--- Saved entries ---
--- START ---

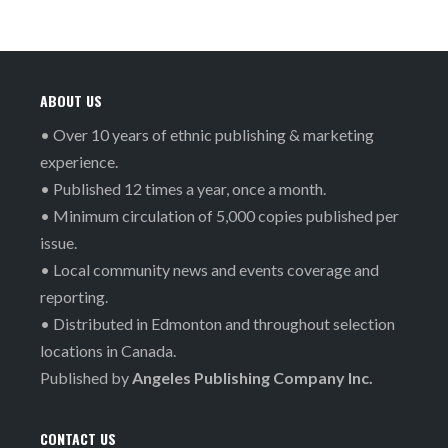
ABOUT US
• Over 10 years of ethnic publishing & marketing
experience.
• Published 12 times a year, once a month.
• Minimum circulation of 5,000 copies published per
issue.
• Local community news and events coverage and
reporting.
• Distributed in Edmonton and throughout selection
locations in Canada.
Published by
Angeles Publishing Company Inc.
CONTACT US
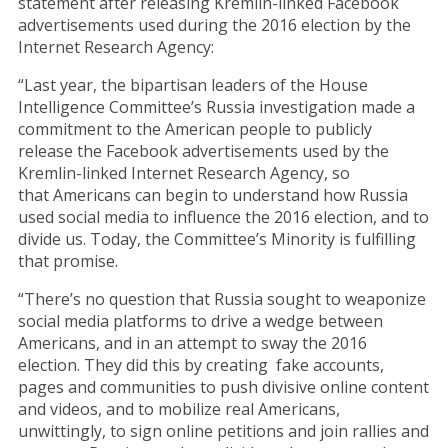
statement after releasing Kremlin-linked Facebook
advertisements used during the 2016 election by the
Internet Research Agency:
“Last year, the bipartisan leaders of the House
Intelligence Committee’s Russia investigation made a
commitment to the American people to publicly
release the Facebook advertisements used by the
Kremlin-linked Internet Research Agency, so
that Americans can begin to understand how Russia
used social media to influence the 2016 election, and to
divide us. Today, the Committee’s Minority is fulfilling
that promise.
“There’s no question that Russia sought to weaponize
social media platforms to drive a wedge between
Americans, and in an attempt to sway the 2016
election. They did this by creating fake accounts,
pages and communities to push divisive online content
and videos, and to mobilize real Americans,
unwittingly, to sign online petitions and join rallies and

--- END ---

--- WHAT YOU HAVE TO DO ---
Beginning with the line that has "and videos, and", set down every line of the entries above through the final one, unchanged.

--- WRITTEN ANSWER ---
and videos, and to mobilize real Americans,
unwittingly, to sign online petitions and join rallies and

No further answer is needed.